Üstelik marka demek sadece ticari ürünlerin markalaşması demek değil. Artık marka şehirler, marka ülkeler ve hatta marka insanlar tanımlarının gerçekliğini kabul ediyoruz.
Marka olmak demek, güven vermek demektir.
Marka olmanın / marka kullanmanın dayanılmaz ayrıcalığı
Bir marka kullanmak kadar bir markanın içinde yer almak, örneğin o markayla çalışıyor olmak da kişiyi ayrıcalıklı tutar. Çalışanlar kendilerini daha iyi ve farklı hissederler. Müşterilerin yaklaşımı da değişir.
İster hoşumuza gitsin ister gitmesin markalar, kendimizi ifade etmemizden sosyal bağ kurmamız kadar birçok işlev üstlenir. Yaşadığımız tüketim kültüründe, markalar vazgeçilmezdir. Aldığımız ekmeğin türünden tutun da kullandığımız arabanın modeline kadar seçtiğimiz ya da reddettiğimiz bütün markalar, bizim modern dünyadaki yerimizi belirlememize yardımcı olur. Markalar bizim “kim olduğumuzu” yani “kimliğimizi” ifade eder.
Eskiden markadan beklenen sadece vaat ettiği işlevi yerine getirmesi iken bugün tüketiciler, markaların toplumsal duruşunu, çevre konularına nasıl yaklaştığını, hangi tarz sahibi olduğunu bilmek ve daha birçok konuda bilgi edinmek istiyorlar. Eğer marka, olmak istedikleri “kimlikle” örtüşüyorsa onu kendi dünyalarına alıyorlar, aksi takdirde markayı reddediyorlar.

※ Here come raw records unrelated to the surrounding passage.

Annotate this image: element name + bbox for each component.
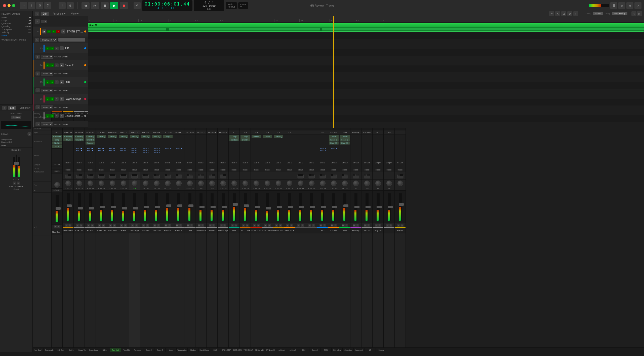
ch-sends-b1[interactable] <box>373 147 383 161</box>
ch-s-btn-tom-mid[interactable]: S <box>146 224 149 227</box>
ch-s-btn-retrosyn[interactable]: S <box>356 224 359 227</box>
bottom-name-cell-tom-mid[interactable]: Tom Mid <box>121 348 132 352</box>
send-slot-snare-bottom[interactable]: Bus 3 ● <box>109 148 115 149</box>
expand-btn-25[interactable]: ▷ <box>35 88 40 92</box>
ch-pan-curve2[interactable] <box>328 180 339 187</box>
search-icon[interactable]: ⌕ <box>618 2 625 9</box>
pan-knob-room-b[interactable] <box>176 181 182 186</box>
ch-audiofx-setting1[interactable] <box>295 134 306 147</box>
ch-m-btn-shaker[interactable]: M <box>209 224 212 227</box>
ch-fader-drum-mix[interactable] <box>273 191 284 223</box>
bottom-name-cell-aux-ch[interactable]: SYN...ACK <box>265 348 276 352</box>
ch-audiofx-epiano[interactable] <box>361 134 372 147</box>
send-slot-tom-mid[interactable]: Bus 3 ● <box>142 148 148 149</box>
ch-pan-room-b[interactable] <box>173 180 184 187</box>
bottom-name-cell-b1[interactable]: Larg...nst <box>354 348 365 352</box>
channel-strip-tambo[interactable]: Tambo... Dk21-22 Bus 2 Read <box>195 111 207 347</box>
share-icon[interactable]: ↗ <box>634 2 641 9</box>
ch-sends-tom-high[interactable]: Bus 3 ●Bus 1 ●Bus 8 ● <box>129 147 140 161</box>
channel-strip-tom-mid[interactable]: Tom Mid DrKit13 Chan EQ Bus 3 ●Bus 1 ●Bu… <box>140 111 151 347</box>
ch-s-btn-snare-bottom[interactable]: S <box>113 224 116 227</box>
fader-handle-retrosyn[interactable] <box>354 206 359 208</box>
bottom-name-cell-setting2[interactable]: setting2 <box>287 348 298 352</box>
fx-slot-overheads[interactable]: DirMix <box>63 138 73 141</box>
ch-fader-curve2[interactable] <box>328 191 339 223</box>
channel-strip-aux-ch[interactable]: Aux Ch... B 9 Bus 9 Read 0.2 / -14 <box>284 111 295 347</box>
ch-m-btn-b5[interactable]: M <box>386 224 389 227</box>
bottom-name-cell-es2[interactable]: ES2 <box>298 348 309 352</box>
ch-pan-leak[interactable] <box>184 180 195 187</box>
fader-handle-curve2[interactable] <box>332 206 337 208</box>
pan-knob-room-a[interactable] <box>165 181 171 186</box>
fader-handle-drum-c[interactable] <box>244 204 249 207</box>
ch-sends-claps[interactable] <box>218 147 228 161</box>
fader-handle-subbass[interactable] <box>233 203 238 206</box>
channel-strip-hi-hat[interactable]: Hi-Hat DrKit11 Chan EQ Bus 3 ●Bus 1 ● Bu… <box>118 111 129 347</box>
ch-s-btn-curve2[interactable]: S <box>334 224 337 227</box>
mute-btn-25[interactable]: M <box>46 80 50 84</box>
bottom-name-cell-claps[interactable]: Hand Claps <box>199 348 210 352</box>
ch-automation-tom-low[interactable]: Read <box>151 168 162 172</box>
ch-s-btn-tom-comp[interactable]: S <box>268 224 271 227</box>
ch-pan-drum-mix[interactable] <box>273 180 284 187</box>
fader-handle-kick-out[interactable] <box>78 207 83 209</box>
ch-m-btn-aux-ch[interactable]: M <box>286 224 289 227</box>
expand-btn-24[interactable]: ▷ <box>35 72 40 76</box>
bottom-name-cell-b5[interactable]: b5 <box>365 348 376 352</box>
send-slot-curve2[interactable]: Bus 1 ● <box>331 148 337 149</box>
ch-automation-subbass[interactable]: Read <box>229 168 239 172</box>
fader-handle-aux-ch[interactable] <box>288 206 293 208</box>
pan-knob-es2[interactable] <box>320 181 326 186</box>
ch-pan-tom-high[interactable] <box>129 180 140 187</box>
ch-audiofx-b5[interactable] <box>384 134 394 147</box>
pan-knob-snare-top[interactable] <box>99 181 104 186</box>
ch-s-btn-epiano[interactable]: S <box>367 224 370 227</box>
ch-m-btn-snare-top[interactable]: M <box>98 224 101 227</box>
fx-slot-drum-mix[interactable]: Chan EQ <box>274 135 283 138</box>
ch-fader-tom-mid[interactable] <box>140 191 151 223</box>
bottom-name-cell-retrosyn[interactable]: RetroSyn <box>332 348 343 352</box>
ch-pan-fm8[interactable] <box>339 180 350 187</box>
channel-strip-kick-out[interactable]: Kick Out DrKit3-4 Chan EQChan EQ Bus 3 ●… <box>74 111 85 347</box>
channel-strip-tom-low[interactable]: Tom Low DrKit14 Chan EQ Bus 3 ●Bus 1 ●Bu… <box>151 111 162 347</box>
ch-m-btn-retrosyn[interactable]: M <box>353 224 356 227</box>
ch-fader-subbass[interactable] <box>229 191 239 223</box>
ch-automation-snare-bottom[interactable]: Read <box>107 168 118 172</box>
ch-s-btn-subbass[interactable]: S <box>234 224 237 227</box>
pan-knob-drum-c[interactable] <box>243 181 248 186</box>
ch-audiofx-tom-mid[interactable]: Chan EQ <box>140 134 151 147</box>
channel-strip-snare-bottom[interactable]: Snare B... Drkit9-10 Chan EQ Bus 3 ●Bus … <box>107 111 118 347</box>
ch-audiofx-room-b[interactable] <box>173 134 184 147</box>
ch-audiofx-tambo[interactable] <box>195 134 206 147</box>
marquee-icon[interactable]: ⊡ <box>561 11 566 16</box>
fader-handle-setting1[interactable] <box>299 206 304 208</box>
channel-strip-b5[interactable]: B 5 Output Read 0.0 M <box>384 111 395 347</box>
send-slot-es2[interactable]: Bus 5 ● <box>319 150 326 151</box>
track-mode-26[interactable]: Read <box>41 105 53 109</box>
ch-m-btn-subbass[interactable]: M <box>231 224 234 227</box>
send-slot-snare-top[interactable]: Bus 1 ● <box>98 150 104 151</box>
ch-fader-setting2[interactable] <box>306 191 317 223</box>
solo-btn-22[interactable]: S <box>52 30 56 33</box>
send-label[interactable]: Send <box>1 144 31 147</box>
ch-pan-kick-out[interactable] <box>74 180 85 187</box>
nudge-left-icon[interactable]: ◁ <box>631 11 636 16</box>
ch-automation-leak[interactable]: Read <box>184 168 195 172</box>
fader-handle-shaker[interactable] <box>211 206 216 208</box>
channel-strip-shaker[interactable]: Shaker Dk23-24 Bus 2 Read <box>207 111 218 347</box>
ch-pan-tom-comp[interactable] <box>262 180 273 187</box>
ch-s-btn-setting2[interactable]: S <box>312 224 315 227</box>
aux-settings-btn[interactable]: Settings <box>1 116 31 119</box>
ch-m-btn-leak[interactable]: M <box>187 224 190 227</box>
bottom-name-cell-kick-in[interactable]: Kick In <box>66 348 77 352</box>
mixer-toggle-btn[interactable]: ◁ <box>2 106 7 110</box>
ch-sends-drum-c[interactable] <box>240 147 251 161</box>
ch-m-btn-master[interactable]: M <box>397 224 400 227</box>
fader-handle-overheads[interactable] <box>67 204 72 207</box>
pencil-icon[interactable]: ✏ <box>549 11 554 16</box>
zoom-icon[interactable]: ⊕ <box>567 11 572 16</box>
ch-m-btn-curve2[interactable]: M <box>331 224 334 227</box>
pan-knob-claps[interactable] <box>220 181 226 186</box>
ch-automation-kick-out[interactable]: Read <box>74 168 85 172</box>
ch-audiofx-tom-high[interactable]: Chan EQ <box>129 134 140 147</box>
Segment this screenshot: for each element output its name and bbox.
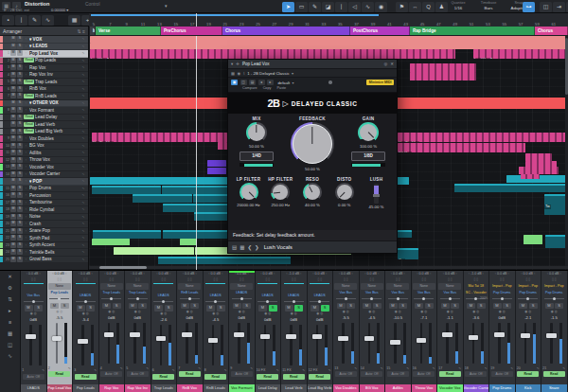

Bir ülke kadar kazanan markalar var!
Dünyanın en değerli markaları
Listenin birinci sırasında bir teknoloji devi Apple var. Onu e-ticaret sektörünün başını çeken Amazon takip ediyor. Onları Google, Microsoft, Walmart, Samsung, Facebook, ICBC, Huawei, Verizon, China Construction Bank, Toyota, WeChat, Agricultural Bank Of China, Mercedes – Benz, State Grid, Deustche Telekom, Tiktok, Disney ve Home Depot takip ediyor. Ki Apple’ın piyasa değeri 1 trilyon dolara ulaştı ve bu rakam en büyük 500 Türk şirketinin toplamından fazla.
Dünyanın en değerli ilk yüz markası içinde 49 marka ABD’ye ait. Uzak Doğu’nun patronları Çin, Japonya ve Güney Kore toplam 34, Almanya ise 8 marka ile sıralanıyorlar.
Türkiye listelere bir marka dahi sokamamış. Zaten Türkiye’nin en büyük 10 markasından 5’inin bankalar olduğu düşünülürse, ne yazık ki güzel ülkemiz henüz markalarıyla dünyada söz sahibi konumda değil.
Oysaki marka olmadan olmaz!
Peki nasıl marka olacağız, nasıl marka yaratacağız?
İletişim ve pazarlama uzmanları bunun için marka kimliğinizi oluşturmanızı, ekibinizi bilgilendirmenizi ve eğitmenizi, müşteri ilişkilerini güçlendirmenizi, trendleri takip etmenizi, pazarlama ve reklam çalışmalarınızın bir bütünlüğünün olmasını ve kullanıcı deneyimini geliştirmenizi öneriyor.
Etkili bir konumlandırma, markaya sembolik anlamlar yükleme, ürünü ve faydayı önde tutma bu işin olmazsa olmazları.
Sonrası kolay.
Sonrası “markan kadar konuş” döneminin başlamasıdır. Güven, konfor, fayda ve prestij dolu bir deneyim.